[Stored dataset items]
* * * * *
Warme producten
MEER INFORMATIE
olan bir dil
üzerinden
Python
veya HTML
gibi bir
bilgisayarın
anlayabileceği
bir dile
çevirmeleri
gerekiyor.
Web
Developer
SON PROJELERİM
* * * * *
Please transcribe the records above in full, keeping every word.

RESPONSE:
Warme producten
MEER INFORMATIE
olan bir dil
üzerinden
Python
veya HTML
gibi bir
bilgisayarın
anlayabileceği
bir dile
çevirmeleri
gerekiyor.
Web
Developer
SON PROJELERİM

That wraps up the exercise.